Some interesting data from the 3 largest
local hospitals about their employee vaccination rates and policies:
Michelle Kligman, chief experience officer and senior vice president of human resources for
Jackson Health, said about 85% of employees are fully vaccinated, and that the recent wave has encouraged more to do so in the hope of evading the virus. “That helps,” Kligman said. “What they’re experiencing is a mild illness for about five to six days.“ Jackson Health does not require vaccination as a condition of employment, but those who are not vaccinated are banned from dining areas, must wear N-95 respirator masks at all times while indoors, and pay a bi-weekly penalty of $50 in health insurance premiums.
At
Memorial Healthcare in South Broward, Vargas-Hernandez said about 90% of staff is vaccinated. Memorial Healthcare System does not have a vaccine mandate, but those workers who do not take the shots must wear N-95 respirator masks indoors and attend meetings via video conference or phone.
In November,
Baptist Health reported that 94% of its more than 24,000 employees were vaccinated, and about 5% had received an approved exemption for religious or medical reasons.
About 120 employees, or less than 1% of Baptist Health’s workforce, did not comply with the mandate and resigned.
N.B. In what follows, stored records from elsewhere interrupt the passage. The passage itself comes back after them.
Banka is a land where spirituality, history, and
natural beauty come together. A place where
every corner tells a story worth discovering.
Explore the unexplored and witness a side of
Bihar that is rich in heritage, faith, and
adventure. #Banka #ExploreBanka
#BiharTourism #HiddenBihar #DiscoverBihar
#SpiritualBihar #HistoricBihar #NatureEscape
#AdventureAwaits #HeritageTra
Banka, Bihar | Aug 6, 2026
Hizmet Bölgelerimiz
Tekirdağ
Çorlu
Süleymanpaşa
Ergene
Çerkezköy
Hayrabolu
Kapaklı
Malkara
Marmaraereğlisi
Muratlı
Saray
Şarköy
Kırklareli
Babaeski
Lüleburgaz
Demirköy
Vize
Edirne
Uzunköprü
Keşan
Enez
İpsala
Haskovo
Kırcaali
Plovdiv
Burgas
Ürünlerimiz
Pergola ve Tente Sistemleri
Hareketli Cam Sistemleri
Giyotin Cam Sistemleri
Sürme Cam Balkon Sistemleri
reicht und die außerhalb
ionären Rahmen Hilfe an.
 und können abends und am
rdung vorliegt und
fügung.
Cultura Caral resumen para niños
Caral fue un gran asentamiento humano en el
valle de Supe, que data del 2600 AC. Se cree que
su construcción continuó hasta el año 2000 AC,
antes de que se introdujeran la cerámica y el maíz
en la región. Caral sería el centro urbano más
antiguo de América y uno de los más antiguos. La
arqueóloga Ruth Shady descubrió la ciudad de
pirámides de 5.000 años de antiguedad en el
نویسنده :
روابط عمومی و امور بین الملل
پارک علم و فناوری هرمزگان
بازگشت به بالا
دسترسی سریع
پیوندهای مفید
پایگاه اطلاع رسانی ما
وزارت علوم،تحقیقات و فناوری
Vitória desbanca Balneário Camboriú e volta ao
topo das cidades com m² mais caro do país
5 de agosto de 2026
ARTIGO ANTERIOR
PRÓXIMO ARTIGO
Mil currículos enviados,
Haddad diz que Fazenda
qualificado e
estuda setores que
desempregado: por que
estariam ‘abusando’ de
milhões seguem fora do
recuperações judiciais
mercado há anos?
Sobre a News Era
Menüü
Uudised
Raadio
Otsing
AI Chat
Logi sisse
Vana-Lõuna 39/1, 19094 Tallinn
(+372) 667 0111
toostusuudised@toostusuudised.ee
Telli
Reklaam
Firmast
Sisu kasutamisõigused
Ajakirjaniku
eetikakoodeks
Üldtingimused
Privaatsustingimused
Although vaccine policies have helped hospitals weather the current surge, few have enforced a hard mandate for employees — citing the conflict between the federal government’s mandate for healthcare workers to be vaccinated by Jan. 4 and Florida’s legal ban on employer vaccine mandates adopted in November. Though federal courts have ordered preliminary injunctions blocking the vaccine mandate, the federal Centers for Medicare and Medicaid Services or CMS said in a Dec. 28 memo that the agency will enforce the mandate in 25 states, including Florida. Under the CMS vaccine mandate, those hospitals that do not achieve 100% vaccination rates for workers risk being terminated from the Medicare and Medicaid programs, the largest payers in the U.S. healthcare system. CMS administrators said in the Dec. 28 memo that hospitals will have until the end of March to comply with the rule or risk losing access to federal healthcare programs. But Gov. Ron DeSantis’ administration has refused to comply.